Su propuesta entusiasmó a un “grupo de chicos” del Centro Atómico Bariloche. La consigna era aprovechar el conocimiento científico para desarrollar tecnología y resolver problemas concretos. Así nació el Programa de Investigación Aplicada (PIA). “Empezamos a interactuar con empresas aplicando los conocimientos que teníamos”, explica.
Los proyectos crecieron y apareció un desafío nuevo: necesitaban una estructura con dinámica empresarial que, a la vez, protegiera la continuidad del trabajo frente a los cambios políticos.
La búsqueda de una forma para aquella idea
“Argentina es un país pendular”, resume Varotto al explicar el dilema. Una empresa privada convencional podía poner en riesgo un proyecto que usaba conocimiento, infraestructura y recursos humanos desarrollados por el Estado. Había que encontrar otro modelo.
La Comisión Nacional de Energía Atómica (CNEA) fue clave, especialmente por el respaldo de Carlos Castro Madero, quien asumió su presidencia en 1976. “Yo siempre lo considero prácticamente más fundador de INVAP que yo”, afirma Varotto.
Río Negro aportó la otra pieza: la provincia participó en la búsqueda de una figura jurídica hasta dar con la Ley de Sociedades del Estado.
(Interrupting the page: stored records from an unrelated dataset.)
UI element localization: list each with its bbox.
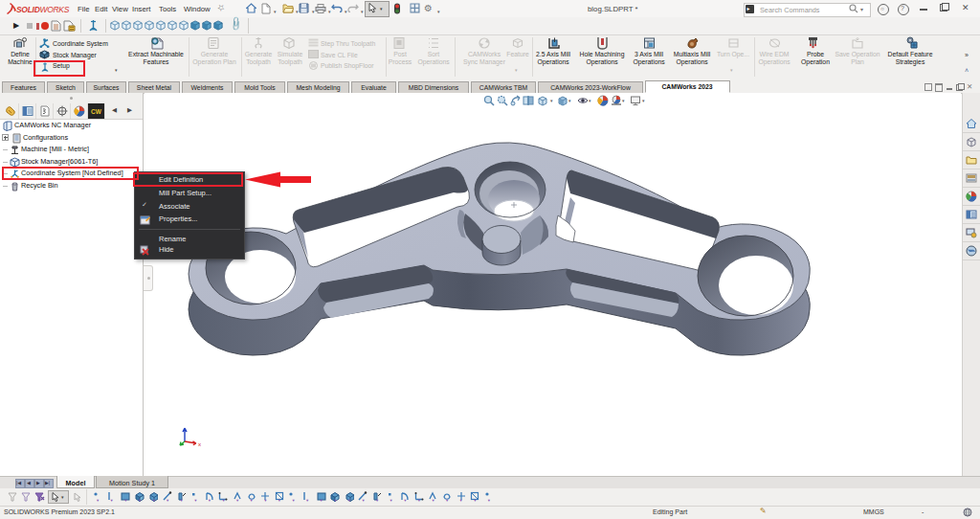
svg-text:x: x: [198, 441, 201, 447]
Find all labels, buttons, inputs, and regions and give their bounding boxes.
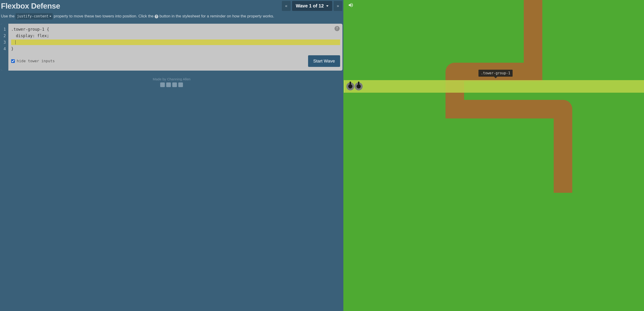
editor-help-button[interactable]: ? — [334, 26, 340, 31]
code-line: .tower-group-1 { — [11, 26, 340, 33]
wave-label: Wave 1 of 12 — [296, 3, 324, 9]
help-icon: ? — [154, 15, 158, 18]
code-line: display: flex; — [11, 33, 340, 39]
tower-group-1 — [344, 80, 644, 93]
linkedin-icon[interactable] — [172, 83, 177, 87]
code-line: } — [11, 46, 340, 52]
wave-nav: « Wave 1 of 12 » — [282, 1, 342, 11]
tower-group-tooltip: .tower-group-1 — [478, 70, 512, 77]
tower[interactable] — [355, 83, 363, 90]
credits: Made by Channing Allen — [1, 77, 342, 87]
instructions-text: Use the justify-content property to move… — [1, 13, 342, 20]
sound-icon[interactable] — [348, 2, 354, 8]
caret-down-icon — [50, 16, 51, 17]
hide-towers-checkbox[interactable] — [11, 59, 15, 63]
app-title: Flexbox Defense — [1, 2, 60, 11]
game-board: .tower-group-1 — [343, 0, 644, 311]
enemy-path — [554, 100, 572, 193]
hide-towers-label: hide tower inputs — [17, 59, 55, 63]
css-editor: 1 2 3 4 ? .tower-group-1 { display: flex… — [1, 24, 342, 71]
github-icon[interactable] — [178, 83, 183, 87]
hide-towers-toggle[interactable]: hide tower inputs — [11, 59, 55, 63]
facebook-icon[interactable] — [160, 83, 165, 87]
wave-select-button[interactable]: Wave 1 of 12 — [292, 1, 332, 11]
next-wave-button[interactable]: » — [334, 1, 342, 11]
prev-wave-button[interactable]: « — [282, 1, 291, 11]
tower[interactable] — [346, 83, 354, 90]
caret-down-icon — [326, 5, 328, 7]
css-input[interactable] — [11, 40, 340, 45]
twitter-icon[interactable] — [166, 83, 171, 87]
line-gutter: 1 2 3 4 — [1, 24, 8, 71]
start-wave-button[interactable]: Start Wave — [308, 55, 340, 67]
property-chip[interactable]: justify-content — [16, 13, 52, 20]
enemy-path — [524, 0, 542, 72]
enemy-path — [446, 100, 572, 118]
Así, hace 50 años, aquella inquietud de los científicos barilochenses encontró una estructura empresarial desde la cual crecer.
El vínculo con Río Negro que atravesó los gobiernos
Para Varotto, una de las claves fue la continuidad que logró el proyecto pese a los cambios políticos. “Pasaron gobiernos de todos los colores y, sin embargo, siempre respetó la forma de ser de INVAP”, destaca.
La estructura elegida permitió algo poco habitual: una empresa estatal provincial con capacidad para desarrollar tecnología, buscar clientes y competir en los mercados nacionales e internacionales.
“Vos podés ser un visionario, pero con eso no vas a ningún lado”
Varotto se resiste a contar el nacimiento de INVAP como la historia de una sola persona. “Fue una casualidad que yo fuera el que sacó la banderita, nada más”, dice. “Vos podés ser un visionario, pero con eso no vas a ningún lado”, sostiene. Hace falta un grupo que haga propia la idea.
Esa concepción colectiva se convirtió en una cultura de trabajo que se transmite de generación en generación sin estar escrita. “No es que hay algo escrito que diga: ‘Nosotros vamos a seguir estos principios’. Es cultural y se va transmitiendo de unos a otros”, explica.
Las crisis y quienes tomaron la posta
La historia no fue lineal. INVAP atravesó crisis económicas, cambios políticos y momentos de enorme dificultad. Varotto destaca a su sucesor, “Cacho” Otheguy, quien condujo la empresa en algunos de sus períodos más complejos. “Yo personalmente no hubiera podido afrontar lo que afrontó Cacho”, reconoce.
La clave fue que las nuevas generaciones tomaron responsabilidades y sostuvieron esa cultura colectiva.
“Nos veo en Marte y en el más allá”
Mirando los próximos 50 años, Varotto vuelve a la lógica de los comienzos: imaginar primero, aunque no se sepa cómo llegar. “Nos veo en Marte y en el más allá”, dice, y amplía: “¿Qué será? No lo sé. No hay límite”.
Cuando INVAP cumplió 30 años, había dicho: “30 años y un sueño mirando para atrás”. Dos décadas después, cambia la dirección: “Ahora yo diría: 50 años y un sueño mirando al futuro”.